Brussels fury over EU job cuts
The European commission has attacked “unjustified” Brussels job cuts tabled by the Finnish EU presidency.
Helsinki is pushing to shave €1.8bn off commission budget proposals for 2007 and to slash 1700 eurocrat jobs over the next seven years.
European budget commissioner Dalia Grybauskaite is angry that €56m in cuts will see a Brussels jobs freeze on a projected 800 recruitments from new EU members next year.
The Finns – representing the council of the EU and national governments – are seeking savings next year and to scrap posts when officials retire in the years up until 2013.

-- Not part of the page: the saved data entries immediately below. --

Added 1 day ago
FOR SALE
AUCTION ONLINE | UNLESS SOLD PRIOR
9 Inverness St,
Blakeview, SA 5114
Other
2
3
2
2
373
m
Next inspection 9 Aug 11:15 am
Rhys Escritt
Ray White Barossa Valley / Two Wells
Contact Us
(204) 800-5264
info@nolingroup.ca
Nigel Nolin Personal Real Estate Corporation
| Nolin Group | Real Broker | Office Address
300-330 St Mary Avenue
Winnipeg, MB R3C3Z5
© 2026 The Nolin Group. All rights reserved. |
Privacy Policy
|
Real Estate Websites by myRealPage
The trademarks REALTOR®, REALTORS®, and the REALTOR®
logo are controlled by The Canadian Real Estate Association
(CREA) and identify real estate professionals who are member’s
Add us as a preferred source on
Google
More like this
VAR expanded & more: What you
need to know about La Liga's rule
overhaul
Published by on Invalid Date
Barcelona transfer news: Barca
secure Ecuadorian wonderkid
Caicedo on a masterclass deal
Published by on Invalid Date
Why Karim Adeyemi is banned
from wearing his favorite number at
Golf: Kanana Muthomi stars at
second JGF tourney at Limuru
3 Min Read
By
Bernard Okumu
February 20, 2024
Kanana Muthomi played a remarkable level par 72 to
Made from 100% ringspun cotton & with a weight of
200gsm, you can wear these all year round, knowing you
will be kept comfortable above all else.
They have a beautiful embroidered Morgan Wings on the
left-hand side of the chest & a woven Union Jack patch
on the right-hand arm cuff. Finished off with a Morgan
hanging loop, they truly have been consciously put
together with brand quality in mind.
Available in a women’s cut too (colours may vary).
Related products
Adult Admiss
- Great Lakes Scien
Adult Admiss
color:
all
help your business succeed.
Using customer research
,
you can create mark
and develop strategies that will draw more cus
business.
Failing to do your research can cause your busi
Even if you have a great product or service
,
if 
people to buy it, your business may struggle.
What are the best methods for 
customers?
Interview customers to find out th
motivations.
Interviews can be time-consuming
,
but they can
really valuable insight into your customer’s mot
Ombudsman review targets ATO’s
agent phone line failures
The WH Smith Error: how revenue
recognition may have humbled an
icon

“The council has decided to stop the recruitment of 800 posts it has politically decided,” said Grybauskaite.
“The proposals are about making cuts, it is not justified, it will mean 1700 job losses, that is practically three large commission departments.”
The commission is concerned that as the EU enlarges from 25 to 27 a projected increase in staff of 3900 has been cut to 2200.
Grybauskaite points to higher administrative costs in national government, an average of 23 per cent of general budgets, compared to the commission’s 3.4 per cent of the EU budget.
Finnish finance minister Ulla-Maj Wideroos insisted that the budget reductions were about increasing productivity, not cutting jobs.
“We have to call a spade a spade, we are trying to limit growth, not to cut it,” she said.
Poland, Spain and Italy are said to have rallied behind the commission as negotiations on 2007 spending continue after the summer.
Regional aid for Europe’s poorest areas is to be cut by €600m under the EU presidency cuts and reductions to farm budgets will total €800m.